Tshisekedi affirme que la RDC a « trop souvent répondu aux crises par le partage du pouvoir ». Les accords de 1992, 2002, 2013 et 2016 permettent de le vérifier.

Des délégués porteurs de badges et deux évêques catholiques réunis à l'issue d'une séance de dialogue politique en RDC.

Photo prise lors de l'accord de la Saint Sylvestre
AFP

Rédaction Kinshasa
Kinshasa - 4 SEPTEMBRE 2026 - 15:11 WAT · 8 min de lecture

Dans son message à la Nation du 27 août, Félix Tshisekedi énumère les fragilités qui ont fait échouer les sorties de crise congolaises. La première est formulée ainsi : « La première fragilité est que nous avons trop souvent répondu aux crises par le partage du pouvoir plutôt que par la consolidation de l’État. »

Les textes des dialogues congolais permettent de vérifier cette phrase. Ils lui donnent largement raison sur le mécanisme, et la prennent en défaut sur un point : le plus grand partage du pouvoir de l’histoire du pays a aussi produit la Constitution encore en vigueur aujourd’hui.

À Sun City, le partage n’est pas une pratique, c’est un principe juridique

L’Accord global et inclusif conclu à Pretoria le 17 décembre 2002 ne répartit pas des postes en coulisse. Il érige la répartition en règle de droit. Son point III.6 dispose que « la répartition des responsabilités au sein des Institutions de la transition et à différents niveaux de l’État se fait sur la base du principe de l’inclusivité et du partage équitable entre les Composantes et Entités ».

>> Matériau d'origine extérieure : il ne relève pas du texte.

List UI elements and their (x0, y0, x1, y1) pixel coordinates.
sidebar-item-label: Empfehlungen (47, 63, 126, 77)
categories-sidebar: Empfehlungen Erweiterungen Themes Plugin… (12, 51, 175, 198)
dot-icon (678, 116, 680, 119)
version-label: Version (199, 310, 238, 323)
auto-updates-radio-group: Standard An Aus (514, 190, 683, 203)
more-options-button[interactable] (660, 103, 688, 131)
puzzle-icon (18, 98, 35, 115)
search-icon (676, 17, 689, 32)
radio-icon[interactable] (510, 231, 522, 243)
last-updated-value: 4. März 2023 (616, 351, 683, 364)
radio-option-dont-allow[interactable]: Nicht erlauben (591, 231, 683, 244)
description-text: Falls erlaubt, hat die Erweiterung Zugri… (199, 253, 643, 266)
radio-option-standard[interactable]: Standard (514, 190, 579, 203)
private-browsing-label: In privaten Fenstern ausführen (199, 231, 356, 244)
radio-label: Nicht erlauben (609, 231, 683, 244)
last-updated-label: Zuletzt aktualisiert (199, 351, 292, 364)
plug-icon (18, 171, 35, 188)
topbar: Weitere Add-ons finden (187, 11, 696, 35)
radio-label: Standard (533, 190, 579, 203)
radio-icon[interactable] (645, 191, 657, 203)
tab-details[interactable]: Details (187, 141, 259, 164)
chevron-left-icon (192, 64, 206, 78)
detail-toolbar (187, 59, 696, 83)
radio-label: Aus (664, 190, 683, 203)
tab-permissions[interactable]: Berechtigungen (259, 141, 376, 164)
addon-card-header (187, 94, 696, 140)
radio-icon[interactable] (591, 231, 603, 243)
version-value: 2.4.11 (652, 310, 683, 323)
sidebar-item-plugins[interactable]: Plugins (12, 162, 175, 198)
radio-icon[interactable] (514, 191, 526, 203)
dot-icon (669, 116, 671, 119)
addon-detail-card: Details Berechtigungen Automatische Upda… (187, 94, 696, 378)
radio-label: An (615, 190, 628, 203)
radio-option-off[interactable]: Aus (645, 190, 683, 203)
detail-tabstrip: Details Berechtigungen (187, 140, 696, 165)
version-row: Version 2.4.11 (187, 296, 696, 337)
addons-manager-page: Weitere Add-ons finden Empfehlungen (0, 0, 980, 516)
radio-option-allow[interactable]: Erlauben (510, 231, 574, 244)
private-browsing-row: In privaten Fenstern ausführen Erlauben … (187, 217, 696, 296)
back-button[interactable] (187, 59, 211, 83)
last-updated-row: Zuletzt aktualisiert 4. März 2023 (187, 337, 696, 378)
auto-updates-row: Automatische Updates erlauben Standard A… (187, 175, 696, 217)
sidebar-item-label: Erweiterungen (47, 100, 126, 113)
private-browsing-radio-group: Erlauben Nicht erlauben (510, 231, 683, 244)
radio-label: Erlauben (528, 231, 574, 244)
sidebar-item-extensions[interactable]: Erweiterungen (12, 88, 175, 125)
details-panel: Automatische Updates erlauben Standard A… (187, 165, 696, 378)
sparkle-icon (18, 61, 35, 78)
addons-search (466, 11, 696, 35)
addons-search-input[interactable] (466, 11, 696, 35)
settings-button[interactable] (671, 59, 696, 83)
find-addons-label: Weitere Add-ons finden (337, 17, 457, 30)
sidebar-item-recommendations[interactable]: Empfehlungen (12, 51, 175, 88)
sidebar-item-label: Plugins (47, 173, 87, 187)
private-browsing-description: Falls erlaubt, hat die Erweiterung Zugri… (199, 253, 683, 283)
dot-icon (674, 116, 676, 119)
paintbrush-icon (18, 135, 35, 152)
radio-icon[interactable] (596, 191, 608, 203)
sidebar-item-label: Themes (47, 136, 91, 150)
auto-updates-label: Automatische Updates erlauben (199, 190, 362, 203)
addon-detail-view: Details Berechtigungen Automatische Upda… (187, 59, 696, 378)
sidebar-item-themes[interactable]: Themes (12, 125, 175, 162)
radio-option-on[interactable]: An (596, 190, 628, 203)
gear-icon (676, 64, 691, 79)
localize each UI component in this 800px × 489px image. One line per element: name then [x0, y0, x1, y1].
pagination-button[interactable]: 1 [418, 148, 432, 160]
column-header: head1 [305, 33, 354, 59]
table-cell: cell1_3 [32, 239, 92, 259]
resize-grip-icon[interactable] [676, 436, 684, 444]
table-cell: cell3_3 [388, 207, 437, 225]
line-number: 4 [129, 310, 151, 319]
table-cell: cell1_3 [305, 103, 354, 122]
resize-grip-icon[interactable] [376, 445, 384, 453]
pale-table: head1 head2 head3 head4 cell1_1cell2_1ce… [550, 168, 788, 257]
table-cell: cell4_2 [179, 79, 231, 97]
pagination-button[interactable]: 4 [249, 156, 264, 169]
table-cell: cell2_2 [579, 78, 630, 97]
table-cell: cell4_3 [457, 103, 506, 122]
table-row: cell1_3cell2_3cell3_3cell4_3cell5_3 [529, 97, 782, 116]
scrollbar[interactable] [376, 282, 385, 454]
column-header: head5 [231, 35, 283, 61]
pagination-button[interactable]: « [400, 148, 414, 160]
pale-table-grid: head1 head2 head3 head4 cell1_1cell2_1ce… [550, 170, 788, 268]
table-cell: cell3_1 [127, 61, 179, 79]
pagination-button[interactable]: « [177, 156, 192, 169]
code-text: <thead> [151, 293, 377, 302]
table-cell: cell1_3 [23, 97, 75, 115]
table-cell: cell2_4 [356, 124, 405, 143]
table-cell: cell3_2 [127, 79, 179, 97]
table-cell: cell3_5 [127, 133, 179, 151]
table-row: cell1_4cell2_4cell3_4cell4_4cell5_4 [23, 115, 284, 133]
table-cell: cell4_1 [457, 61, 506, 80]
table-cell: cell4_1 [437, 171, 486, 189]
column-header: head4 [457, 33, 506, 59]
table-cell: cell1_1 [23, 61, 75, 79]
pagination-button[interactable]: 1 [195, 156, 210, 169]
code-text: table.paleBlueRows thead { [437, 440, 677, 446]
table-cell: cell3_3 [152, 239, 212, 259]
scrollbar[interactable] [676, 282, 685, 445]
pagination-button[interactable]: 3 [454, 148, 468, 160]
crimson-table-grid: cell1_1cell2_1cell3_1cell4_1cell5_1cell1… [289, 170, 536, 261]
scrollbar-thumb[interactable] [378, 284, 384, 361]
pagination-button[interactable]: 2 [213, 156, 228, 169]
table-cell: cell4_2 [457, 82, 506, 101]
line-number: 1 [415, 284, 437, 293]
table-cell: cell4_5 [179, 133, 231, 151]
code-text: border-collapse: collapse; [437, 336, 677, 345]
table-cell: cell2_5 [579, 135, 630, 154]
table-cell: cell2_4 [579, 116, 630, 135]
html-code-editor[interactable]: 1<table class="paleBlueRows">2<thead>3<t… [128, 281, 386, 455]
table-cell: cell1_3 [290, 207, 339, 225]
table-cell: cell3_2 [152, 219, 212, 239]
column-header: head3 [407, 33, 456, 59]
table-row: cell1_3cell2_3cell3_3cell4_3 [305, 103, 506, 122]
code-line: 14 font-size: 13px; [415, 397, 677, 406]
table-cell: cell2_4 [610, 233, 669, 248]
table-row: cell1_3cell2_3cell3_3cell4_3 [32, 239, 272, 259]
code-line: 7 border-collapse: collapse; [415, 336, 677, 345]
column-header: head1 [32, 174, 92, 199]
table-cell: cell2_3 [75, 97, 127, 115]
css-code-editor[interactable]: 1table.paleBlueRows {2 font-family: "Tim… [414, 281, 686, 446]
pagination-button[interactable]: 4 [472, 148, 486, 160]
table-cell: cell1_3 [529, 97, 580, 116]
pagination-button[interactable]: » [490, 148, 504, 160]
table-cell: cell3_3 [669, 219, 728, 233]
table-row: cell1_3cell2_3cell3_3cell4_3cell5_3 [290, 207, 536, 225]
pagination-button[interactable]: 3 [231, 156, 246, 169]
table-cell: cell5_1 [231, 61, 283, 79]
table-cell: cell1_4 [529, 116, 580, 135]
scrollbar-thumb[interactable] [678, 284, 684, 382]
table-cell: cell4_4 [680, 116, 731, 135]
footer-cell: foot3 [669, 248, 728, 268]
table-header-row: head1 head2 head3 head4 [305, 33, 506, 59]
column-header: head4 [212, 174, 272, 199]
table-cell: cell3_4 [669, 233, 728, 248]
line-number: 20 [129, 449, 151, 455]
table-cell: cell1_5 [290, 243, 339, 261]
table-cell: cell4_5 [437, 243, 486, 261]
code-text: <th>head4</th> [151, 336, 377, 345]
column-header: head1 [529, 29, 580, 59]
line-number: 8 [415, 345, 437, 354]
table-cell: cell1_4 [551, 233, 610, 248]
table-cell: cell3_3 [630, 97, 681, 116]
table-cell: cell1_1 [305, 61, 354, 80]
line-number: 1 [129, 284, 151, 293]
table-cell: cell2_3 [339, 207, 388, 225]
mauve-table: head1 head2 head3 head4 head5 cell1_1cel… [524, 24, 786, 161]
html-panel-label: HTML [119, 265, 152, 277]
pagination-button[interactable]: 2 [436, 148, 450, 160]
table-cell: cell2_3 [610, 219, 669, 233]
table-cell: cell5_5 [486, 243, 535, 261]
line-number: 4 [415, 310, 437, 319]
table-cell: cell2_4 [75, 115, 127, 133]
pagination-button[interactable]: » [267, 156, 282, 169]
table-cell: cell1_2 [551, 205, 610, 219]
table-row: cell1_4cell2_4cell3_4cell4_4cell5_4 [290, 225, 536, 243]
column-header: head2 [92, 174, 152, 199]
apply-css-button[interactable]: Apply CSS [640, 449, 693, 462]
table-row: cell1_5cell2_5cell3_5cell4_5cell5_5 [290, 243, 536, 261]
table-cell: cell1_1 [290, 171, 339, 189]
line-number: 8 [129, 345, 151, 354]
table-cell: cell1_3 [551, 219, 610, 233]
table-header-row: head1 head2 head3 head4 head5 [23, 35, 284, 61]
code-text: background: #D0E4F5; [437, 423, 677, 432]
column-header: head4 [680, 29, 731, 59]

Le détail est écrit et chiffré. Le texte crée quatre postes de vice-présidents, un par composante, chacun avec sa commission gouvernementale attitrée : « Commission politique (Composante Rcd) ; Commission économique et financière (Composante Mlc) ; Commission pour la reconstruction et le développement (Composante Gouvernement) ; Commission sociale et culturelle (Composante Opposition politique). » C’est la formule dite du 1+4. L’annexe I attribue « 7 Ministères et 4 postes de Vice-Ministres à chacune des composantes suivantes : Gouvernement, RCD, MLC et Opposition Politique », puis deux ministères et trois postes de vice-ministres aux Forces vives, deux ministères et deux vice-ministères à chacune des entités RCD-ML, RCD-N et Maï-Maï. Le Parlement de transition compte 500 députés et 120 sénateurs.

Sur ce point, l’affirmation présidentielle est vérifiable ligne à ligne.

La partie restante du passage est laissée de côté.